> **What you will do**: Leave the pictures out. Retype exactly the lines below from the one containing "através de um" through the one containing "At have styr", and no others.

> **Data for analysis**:
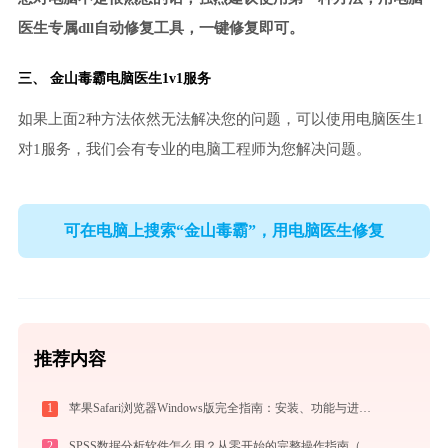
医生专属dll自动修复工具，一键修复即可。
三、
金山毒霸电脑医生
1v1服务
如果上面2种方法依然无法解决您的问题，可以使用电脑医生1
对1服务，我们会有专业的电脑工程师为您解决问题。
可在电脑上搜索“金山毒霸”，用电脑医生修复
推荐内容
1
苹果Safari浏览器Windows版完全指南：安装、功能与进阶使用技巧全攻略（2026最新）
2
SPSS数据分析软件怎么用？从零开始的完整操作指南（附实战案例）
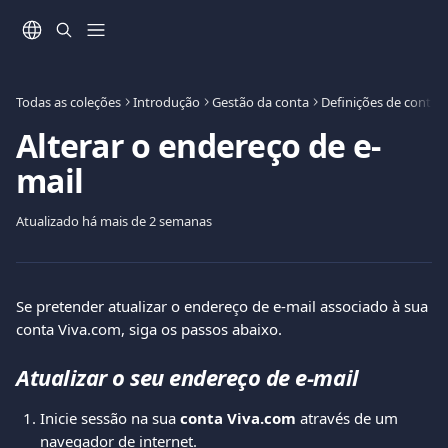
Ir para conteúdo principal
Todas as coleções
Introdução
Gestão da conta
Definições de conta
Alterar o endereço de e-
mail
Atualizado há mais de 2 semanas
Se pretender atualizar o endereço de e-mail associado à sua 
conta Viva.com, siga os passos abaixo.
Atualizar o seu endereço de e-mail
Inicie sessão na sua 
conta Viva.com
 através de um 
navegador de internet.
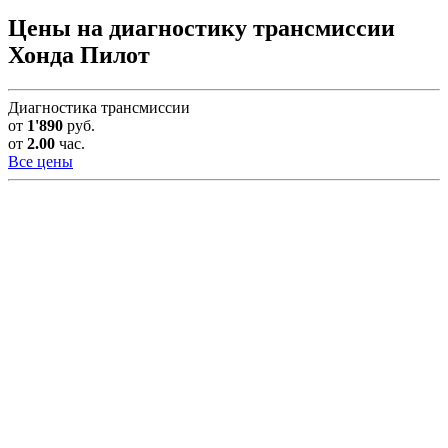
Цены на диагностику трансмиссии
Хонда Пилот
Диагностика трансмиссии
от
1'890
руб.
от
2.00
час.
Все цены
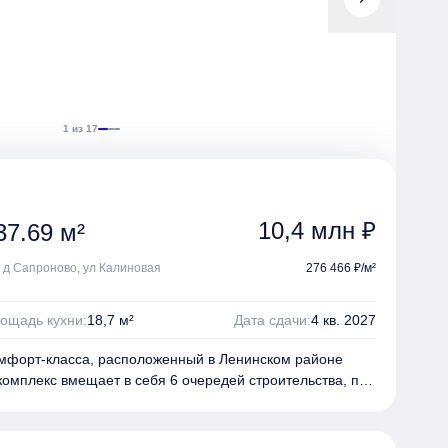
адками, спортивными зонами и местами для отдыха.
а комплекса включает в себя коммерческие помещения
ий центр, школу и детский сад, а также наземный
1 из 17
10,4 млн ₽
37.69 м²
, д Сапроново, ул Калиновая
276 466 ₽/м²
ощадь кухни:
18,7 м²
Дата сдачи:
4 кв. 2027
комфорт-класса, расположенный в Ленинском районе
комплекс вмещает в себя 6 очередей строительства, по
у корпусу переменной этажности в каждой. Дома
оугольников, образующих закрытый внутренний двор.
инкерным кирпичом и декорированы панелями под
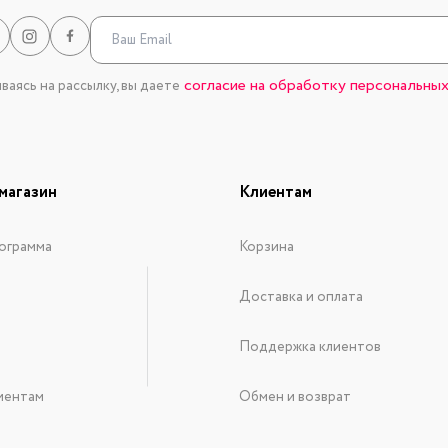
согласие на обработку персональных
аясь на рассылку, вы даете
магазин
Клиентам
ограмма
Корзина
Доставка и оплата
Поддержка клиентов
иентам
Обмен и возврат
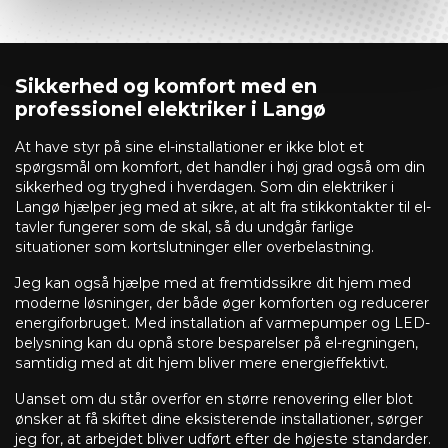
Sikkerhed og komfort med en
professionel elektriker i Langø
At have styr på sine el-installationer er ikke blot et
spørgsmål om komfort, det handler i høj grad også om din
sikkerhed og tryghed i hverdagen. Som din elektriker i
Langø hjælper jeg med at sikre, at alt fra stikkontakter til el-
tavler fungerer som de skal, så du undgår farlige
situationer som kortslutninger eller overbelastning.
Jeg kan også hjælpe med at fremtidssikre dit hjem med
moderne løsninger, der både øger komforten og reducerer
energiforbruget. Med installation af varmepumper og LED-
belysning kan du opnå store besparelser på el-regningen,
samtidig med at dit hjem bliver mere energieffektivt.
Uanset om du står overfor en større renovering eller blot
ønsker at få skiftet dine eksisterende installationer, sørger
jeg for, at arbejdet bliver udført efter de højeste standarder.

...

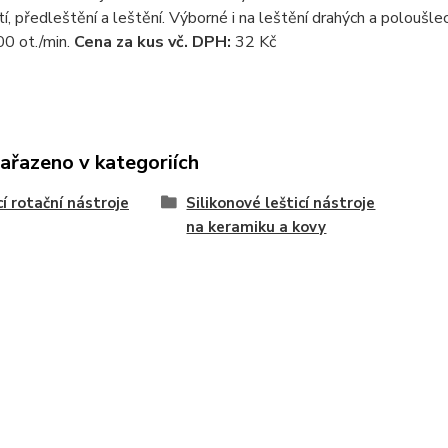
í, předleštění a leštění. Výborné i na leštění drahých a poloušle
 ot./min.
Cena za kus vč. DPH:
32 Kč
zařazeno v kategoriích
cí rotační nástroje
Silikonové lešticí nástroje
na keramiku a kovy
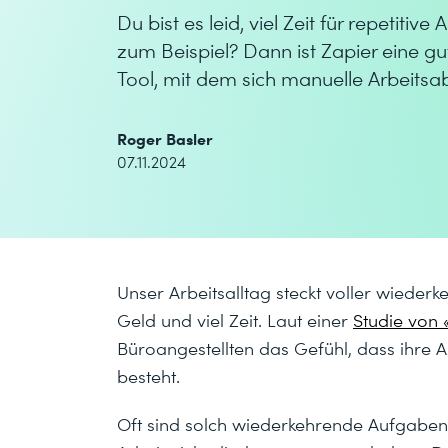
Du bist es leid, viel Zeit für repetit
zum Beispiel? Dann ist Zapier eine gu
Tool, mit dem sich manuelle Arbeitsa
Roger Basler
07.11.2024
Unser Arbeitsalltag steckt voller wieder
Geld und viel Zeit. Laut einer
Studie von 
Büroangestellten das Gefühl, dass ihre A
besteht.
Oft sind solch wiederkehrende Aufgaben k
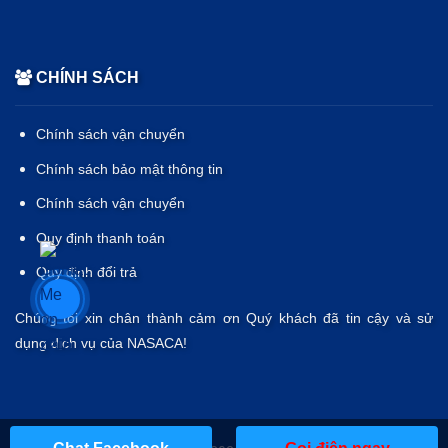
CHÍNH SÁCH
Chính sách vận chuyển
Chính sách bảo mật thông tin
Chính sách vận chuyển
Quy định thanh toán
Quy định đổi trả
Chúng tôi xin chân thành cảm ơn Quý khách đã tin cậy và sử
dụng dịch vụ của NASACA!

> **Answer box**:
 através de um 
navegador de internet.
Цены на диагностику трансмиссии
Хонда Пилот
Диагностика трансмиссии
от
1'890
руб.
от
2.00
час.
Все цены
адками, спортивными зонами и местами для отдыха.
а комплекса включает в себя коммерческие помещения
ий центр, школу и детский сад, а также наземный
1 из 17
10,4 млн ₽
37.69 м²
, д Сапроново, ул Калиновая
276 466 ₽/м²
ощадь кухни:
18,7 м²
Дата сдачи:
4 кв. 2027
комфорт-класса, расположенный в Ленинском районе
комплекс вмещает в себя 6 очередей строительства, по
у корпусу переменной этажности в каждой. Дома
оугольников, образующих закрытый внутренний двор.
инкерным кирпичом и декорированы панелями под
согласие на обработку персональных
аясь на рассылку, вы даете
магазин
Клиентам
ограмма
Корзина
Доставка и оплата
Поддержка клиентов
иентам
Обмен и возврат
Sikkerhed og komfort med en
professionel elektriker i Langø
At have styr på sine el-installationer er ikke blot et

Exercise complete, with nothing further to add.